OPEC: $95 Oil, But Not Until 2040
In
its latest world outlook, OPEC sketches a rather bearish view for price
recovery, saying that oil might go up to $95 per barrel, but not until
2040
Mon, Dec 28, 2015, 0:48AM EST - US Markets open in 8 hrs and 42 mins
OPEC: $95 Oil, But Not Until 2040
This week opened with
the average global price of oil at an 11-year low, yet OPEC expects its
own producers eventually will cut back on production, causing prices to
rebound to $70 per barrel by 2020.
That may seem a long time for producers to wait for oil to become more profitable, but in OPEC’s annual World Oil Outlook,
issued Wednesday, the oil cartel does not see oil prices returning to
the heights of $110 per barrel, where it was before the price crisis
began in June 2014. Instead, it says it doesn’t expect prices to reach
even $95 per barrel until 2040.
The
group’s own reference list of crudes, known as the OPEC Reference
Basket, was as low as $30.74 per barrel on Monday, while the world
benchmark Brent crude was a bit higher at $36.35 per barrel, its lowest
in more than 11 years.
But
the report stressed that “a gradual improvement in market conditions as
growing demand and slower than previously expected non-OPEC supply
growth eliminate the existing oversupply and lead to a more balanced
market.”
The
prices began to fall because of a glut in the market caused largely by
new production in North America, where U.S. drillers relied on hydraulic
fracturing to get oil from shale and Canadians had to extract oil from
its western tar sands. Both are expensive, though, and production in the
continent has slowed as profits narrowed.
Iran
appears ready to take up this slack once a lifting of Western sanctions
over its nuclear program frees it to resume production, probably in
early 2016. Even so, at its Dec. 4 ministerial meeting in Vienna, OPEC
refused to cut production and even dropped its output ceiling of 30
million barrels per day. Indeed, in November, even before the meeting,
the cartel produced 31.7 million barrels per day.

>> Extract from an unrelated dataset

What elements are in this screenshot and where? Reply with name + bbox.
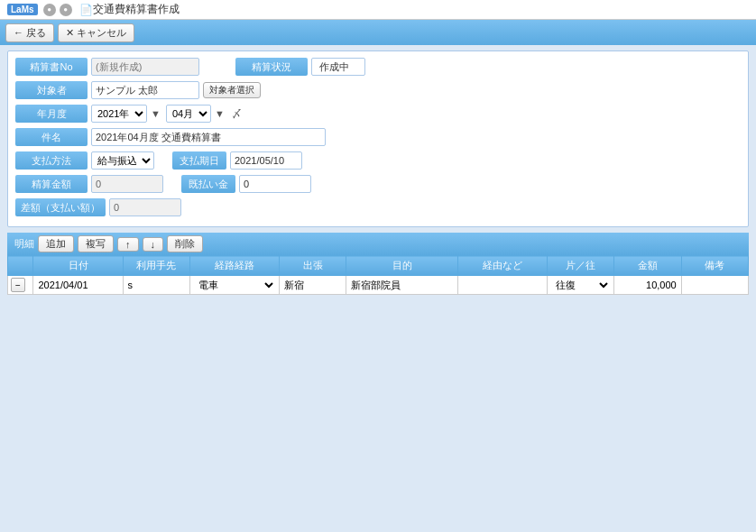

Related: Saudi Arabia Continues to Ramp Up Oil Output in Face of Market Glut
Still,
the Outlook expects OPEC to reduce production, at least briefly, by the
end of the current decade, a move likely to bolster oil’s price. Here
is its current scenario: “OPEC crude supply rises from 30 mb/d [million
barrels per day] in 2014, up to 31 mb/d in 2015. It then falls gradually
to 30.6 mb/d in 2019, before rising slightly to 30.7 mb/d by 2020.”
It
also sees the current trend of lower spending and therefore lower
production by non-OPEC producers eventually cutting into the supply of
oil, increasing demand and thereby raising prices. One chart in the
report shows an expectation that non-OPEC production will rise from 57.4
million barrels per day in 2015 to 61.5 million barrels per day in 10
years, then decline to 59.7 million barrels per day by 2040.
But
all this depends on capital spending by oil companies. If it doesn’t
increase, OPEC Secretary-General Abdallah el-Badri wrote in the report’s
foreword, “there is the possibility that the market could find that
there is not enough new capacity and infrastructure in place to meet
future rising demand levels, and this would obviously have a knock-on
impact for prices.”
While
OPEC expects the demand in many Western countries is likely to decline
between now and 2040 due to “energy efficiency improvements and climate
change mitigation policies. … However, oil demand in developing
countries is expected to increase significantly (by almost 26 mb/d) to
reach 66.1 mb/d at the end of the forecast period. Finally, demand in
Eurasia is estimated at 5.8 mb/d in 2040.”
The
key, then, is for oil companies to maintain balanced investments in
exploration, infrastructure and production, according to el-Badri. “In
the current market environment, what this underlines is the delicate
balance between prices, the cost of the marginal barrel and future
supplies,” he wrote. “This balance is essential in making sure the
necessary future investments are made.”